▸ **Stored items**
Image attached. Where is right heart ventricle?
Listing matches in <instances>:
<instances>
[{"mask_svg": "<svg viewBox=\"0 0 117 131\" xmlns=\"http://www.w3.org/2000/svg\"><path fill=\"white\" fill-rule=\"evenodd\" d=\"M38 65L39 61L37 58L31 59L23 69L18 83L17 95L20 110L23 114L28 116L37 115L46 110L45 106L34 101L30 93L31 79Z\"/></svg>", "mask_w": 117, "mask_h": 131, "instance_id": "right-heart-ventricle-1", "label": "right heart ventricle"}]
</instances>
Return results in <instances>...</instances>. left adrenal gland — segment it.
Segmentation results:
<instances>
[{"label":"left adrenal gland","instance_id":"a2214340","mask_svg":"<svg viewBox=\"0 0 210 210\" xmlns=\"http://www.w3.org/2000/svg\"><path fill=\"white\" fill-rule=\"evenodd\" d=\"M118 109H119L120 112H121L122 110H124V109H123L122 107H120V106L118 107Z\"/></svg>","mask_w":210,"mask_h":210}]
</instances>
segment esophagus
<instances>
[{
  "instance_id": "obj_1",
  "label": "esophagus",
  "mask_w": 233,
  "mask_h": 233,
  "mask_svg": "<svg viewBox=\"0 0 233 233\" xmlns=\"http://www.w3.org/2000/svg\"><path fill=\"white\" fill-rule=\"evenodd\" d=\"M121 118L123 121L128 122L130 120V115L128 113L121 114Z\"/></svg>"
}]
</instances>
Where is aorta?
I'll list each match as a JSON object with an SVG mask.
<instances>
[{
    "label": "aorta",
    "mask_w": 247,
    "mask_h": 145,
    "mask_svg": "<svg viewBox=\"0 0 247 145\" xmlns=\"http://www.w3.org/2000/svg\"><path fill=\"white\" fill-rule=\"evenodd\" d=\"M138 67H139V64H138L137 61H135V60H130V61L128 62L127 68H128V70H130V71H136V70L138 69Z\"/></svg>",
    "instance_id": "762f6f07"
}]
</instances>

▸ **EXERCISE**
Search the records for lines holding the word "heart", then copy each line you find.

▸ **OUTPUT**
Image attached. Where is right heart ventricle?
[{"mask_svg": "<svg viewBox=\"0 0 117 131\" xmlns=\"http://www.w3.org/2000/svg\"><path fill=\"white\" fill-rule=\"evenodd\" d=\"M38 65L39 61L37 58L31 59L23 69L18 83L17 95L20 110L23 114L28 116L37 115L46 110L45 106L34 101L30 93L31 79Z\"/></svg>", "mask_w": 117, "mask_h": 131, "instance_id": "right-heart-ventricle-1", "label": "right heart ventricle"}]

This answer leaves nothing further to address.